### [PROBLEM REQUIREMENTS]
Leaving out the pictures, return each line of the entries from the first through the line with "CIN: U52399HR2008PTC086045", and only those lines.

### [EXERCISE MATERIAL]
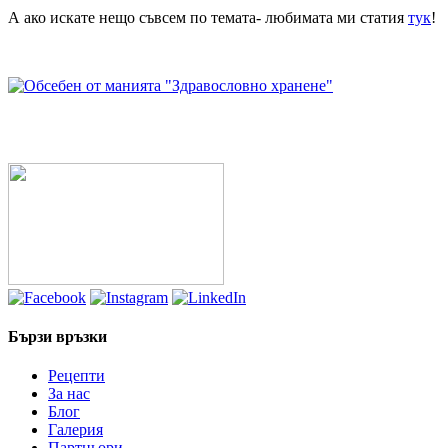
А ако искате нещо съвсем по темата- любимата ми статия
тук
!
Бързи връзки
Рецепти
За нас
Блог
Галерия
Партньори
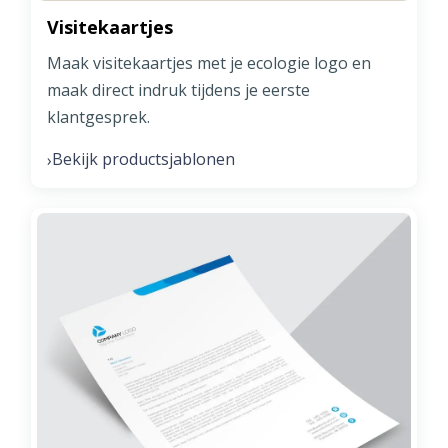
Visitekaartjes
Maak visitekaartjes met je ecologie logo en
maak direct indruk tijdens je eerste
klantgesprek.
Bekijk productsjablonen
›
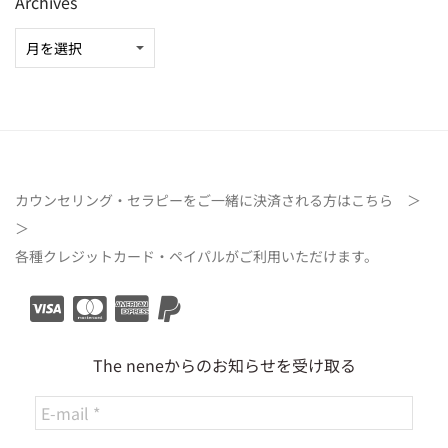
Archives
カウンセリング・セラピーをご一緒に決済される方は
こちら ＞
＞
各種クレジットカード・ペイパルがご利用いただけます。
The neneからのお知らせを受け取る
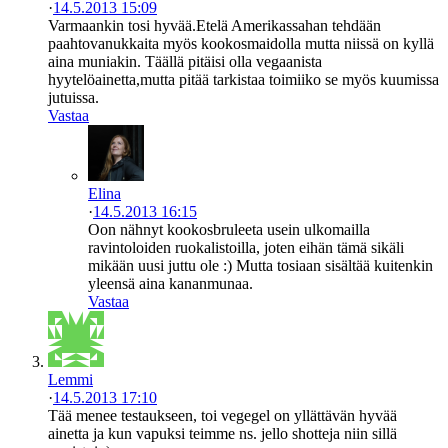
·
14.5.2013 15:09
Varmaankin tosi hyvää.Etelä Amerikassahan tehdään
paahtovanukkaita myös kookosmaidolla mutta niissä on kyllä
aina muniakin. Täällä pitäisi olla vegaanista
hyytelöainetta,mutta pitää tarkistaa toimiiko se myös kuumissa
jutuissa.
Vastaa
Elina
·
14.5.2013 16:15
Oon nähnyt kookosbruleeta usein ulkomailla
ravintoloiden ruokalistoilla, joten eihän tämä sikäli
mikään uusi juttu ole :) Mutta tosiaan sisältää kuitenkin
yleensä aina kananmunaa.
Vastaa
Lemmi
·
14.5.2013 17:10
Tää menee testaukseen, toi vegegel on yllättävän hyvää
ainetta ja kun vapuksi teimme ns. jello shotteja niin sillä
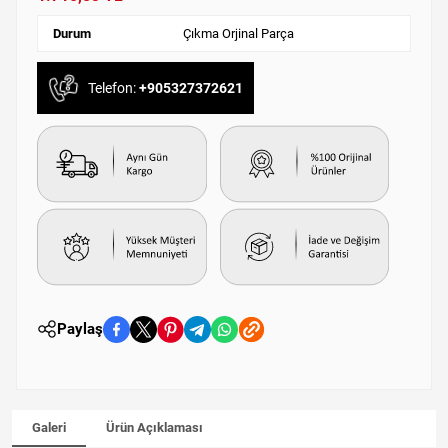
Durum
Çıkma Orjinal Parça
Telefon:
+905327372621
Paylaş
Galeri
Ürün Açıklaması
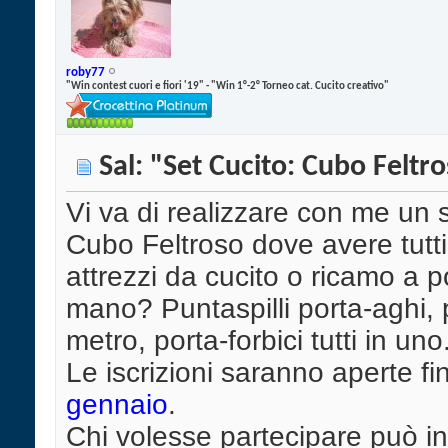
roby77
"Win contest cuori e fiori '19" - "Win 1°-2° Torneo cat. Cucito creativo"
Sal: "Set Cucito: Cubo Feltr
Vi va di realizzare con me un 
Cubo Feltroso dove avere tutti 
attrezzi da cucito o ricamo a p
mano? Puntaspilli porta-aghi, 
metro, porta-forbici tutti in uno
Le iscrizioni saranno aperte fi
gennaio
.
Chi volesse partecipare può in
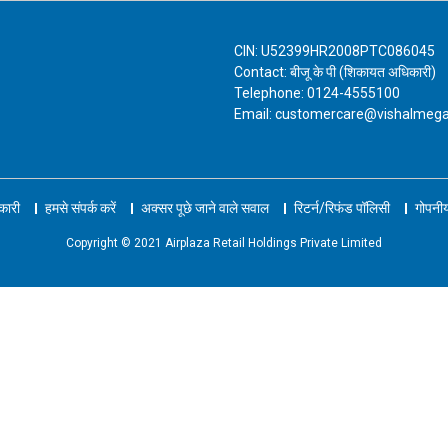
CIN: U52399HR2008PTC086045
Contact: बीजू के पी (शिकायत अधिकारी)
Telephone: 0124-4555100
Email: customercare@vishalmeg
नकारी
हमसे संपर्क करें
अक्सर पूछे जाने वाले सवाल
रिटर्न/रिफंड पॉलिसी
गोपनीय
Copyright © 2021 Airplaza Retail Holdings Private Limited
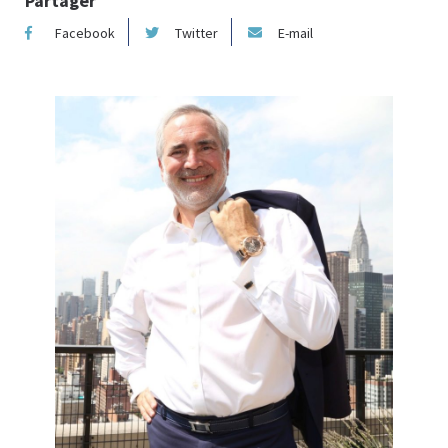
Partager
Facebook
Twitter
E-mail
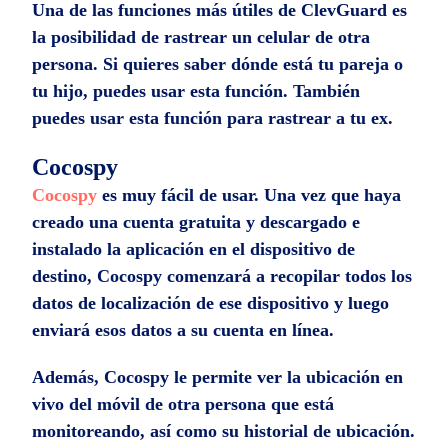
Una de las funciones más útiles de ClevGuard es
la posibilidad de rastrear un celular de otra
persona. Si quieres saber dónde está tu pareja o
tu hijo, puedes usar esta función. También
puedes usar esta función para rastrear a tu ex.
Cocospy
Cocospy
es muy fácil de usar. Una vez que haya
creado una cuenta gratuita y descargado e
instalado la aplicación en el dispositivo de
destino, Cocospy comenzará a recopilar todos los
datos de localización de ese dispositivo y luego
enviará esos datos a su cuenta en línea.
Además, Cocospy le permite ver la ubicación en
vivo del móvil de otra persona que está
monitoreando, así como su historial de ubicación.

### [WRITTEN SOLUTION]
А ако искате нещо съвсем по темата- любимата ми статия
тук
!
Бързи връзки
Рецепти
За нас
Блог
Галерия
Партньори
Visitekaartjes
Maak visitekaartjes met je ecologie logo en
maak direct indruk tijdens je eerste
klantgesprek.
Bekijk productsjablonen
›
Archives
カウンセリング・セラピーをご一緒に決済される方は
こちら ＞
＞
各種クレジットカード・ペイパルがご利用いただけます。
The neneからのお知らせを受け取る
·
14.5.2013 15:09
Varmaankin tosi hyvää.Etelä Amerikassahan tehdään
paahtovanukkaita myös kookosmaidolla mutta niissä on kyllä
aina muniakin. Täällä pitäisi olla vegaanista
hyytelöainetta,mutta pitää tarkistaa toimiiko se myös kuumissa
jutuissa.
Vastaa
Elina
·
14.5.2013 16:15
Oon nähnyt kookosbruleeta usein ulkomailla
ravintoloiden ruokalistoilla, joten eihän tämä sikäli
mikään uusi juttu ole :) Mutta tosiaan sisältää kuitenkin
yleensä aina kananmunaa.
Vastaa
Lemmi
·
14.5.2013 17:10
Tää menee testaukseen, toi vegegel on yllättävän hyvää
ainetta ja kun vapuksi teimme ns. jello shotteja niin sillä
Durum
Çıkma Orjinal Parça
Telefon:
+905327372621
Paylaş
Galeri
Ürün Açıklaması
roby77
"Win contest cuori e fiori '19" - "Win 1°-2° Torneo cat. Cucito creativo"
Sal: "Set Cucito: Cubo Feltr
Vi va di realizzare con me un 
Cubo Feltroso dove avere tutti 
attrezzi da cucito o ricamo a p
mano? Puntaspilli porta-aghi, 
metro, porta-forbici tutti in uno
Le iscrizioni saranno aperte fi
gennaio
.
Chi volesse partecipare può in
CIN: U52399HR2008PTC086045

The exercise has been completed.